The issue does not come up on the trail often from voters or reporters. In dozens of interviews, concerns about Warren’s electability usually revolve around her being too far to the left or whether a female candidate can defeat Trump in a country that’s never elected a woman president.

The criticism over the handling of the DNA test was just the latest iteration of the controversy surrounding Warren’s past claims of Native American ancestry. It emerged during Warren’s first Senate run in 2012 when Republicans suggested she used it to get hired by prestigious universities. In 2018, Warren gave The Boston Globe access to her university personnel files, a step she had previously resisted. The paper determined the people in charge of hiring considered her a white woman and that her claims of Native American ancestry were not a factor.

Warren’s exhaustive plan makes no mention of her fraught history on the issue but it does address seemingly every other topic, including past treaties, criminal jurisdiction, the Dakota Access pipeline, banking access, roads, Native American contractors, housing, the Indian Health Service, the Bureau of Indian Education, violence against indigenous women, and many more issues.

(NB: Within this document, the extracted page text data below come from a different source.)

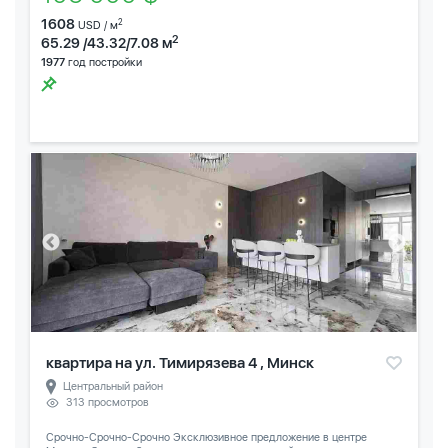
1608
2
USD / м
2
65.29 /43.32/7.08 м
1977
год постройки
квартира на ул. Тимирязева 4 , Минск
Центральный район
313 просмотров
Срочно-Срочно-Срочно Эксклюзивное предложение в центре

The Warren team highlighted that she is the first presidential candidate to call for an “Oliphant fix,” a reference to a 1978 Supreme Court decision that says non-natives on tribal land aren’t automatically subject to tribal government criminal jurisdiction.

“Congress is currently attempting to expand the domestic violence exception to Oliphant as part of the latest reauthorization of" the Violence Against Women Act, she wrote. “I wholeheartedly support that effort. But I believe that respecting Tribal sovereignty and improving public safety in Indian Country demands that we must go much further.”